What Happens When the Retina Breaks Down
Because the retina depends on such a complex system of photoreceptors, support cells, and blood supply, it has several points of failure. Age-related macular degeneration (AMD) is one of the most common. In early AMD, waste deposits called drusen accumulate beneath the retina, and the RPE begins to malfunction. The RPE normally maintains an environment that suppresses inflammation, but in AMD it starts producing signals that attract immune cells. While these immune cells initially help clear debris, their persistent presence triggers chronic, low-grade inflammation that can damage the RPE and photoreceptors further. In late-stage AMD, RPE cells die, taking the photoreceptors they support with them, which causes central vision loss.
Diabetic retinopathy attacks from the blood supply side. High blood sugar damages the small vessels feeding the inner retina, leading to leaks, swelling, and eventually the growth of fragile new blood vessels that can bleed into the eye.

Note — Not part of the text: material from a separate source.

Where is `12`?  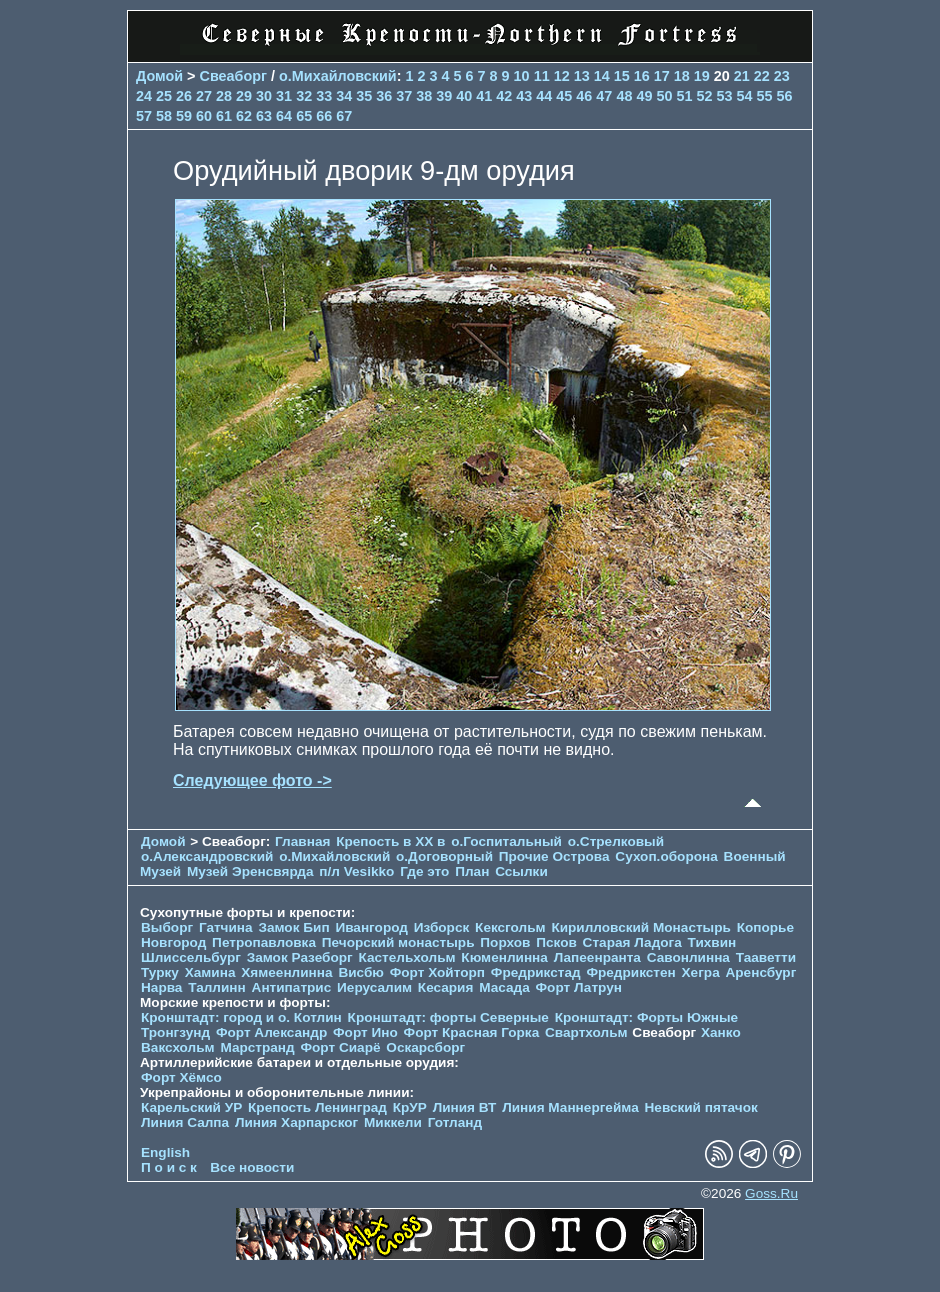 12 is located at coordinates (562, 76).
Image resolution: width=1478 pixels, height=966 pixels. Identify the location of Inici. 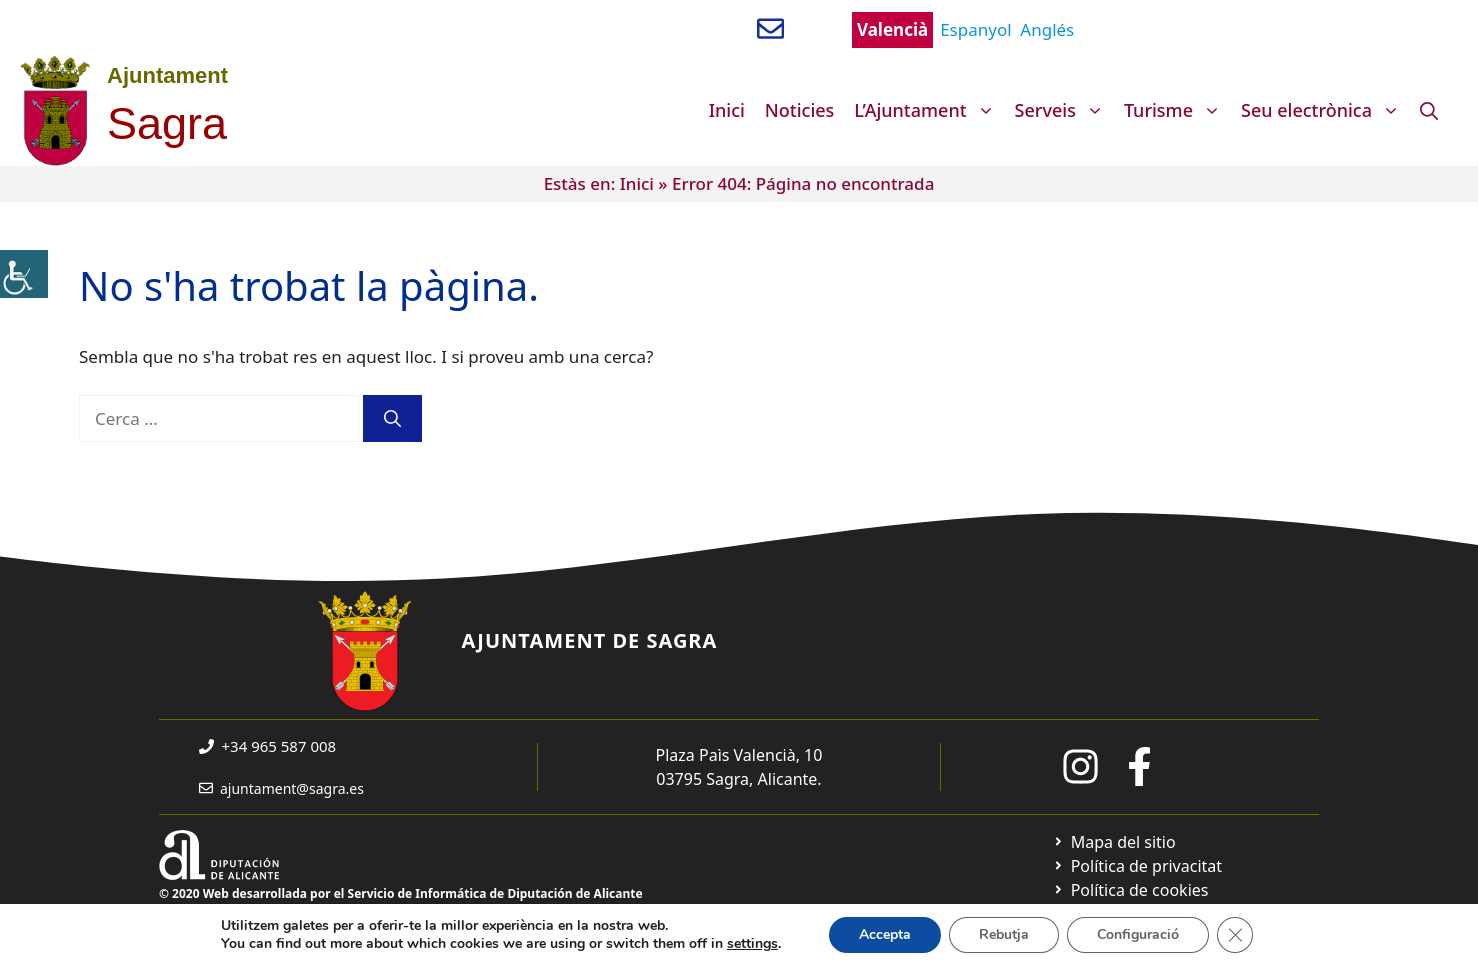 (727, 110).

Retinal detachment is a structural failure where the retina peels away from the RPE, cutting off the photoreceptors from their nutrient supply and waste removal system. Without prompt treatment, the separated photoreceptors die.
Each of these conditions targets a different part of the retina’s machinery, but they all converge on the same outcome: once photoreceptors are lost, the visual information they would have captured is gone. The retina has very limited ability to regenerate these cells, which is why damage tends to be permanent.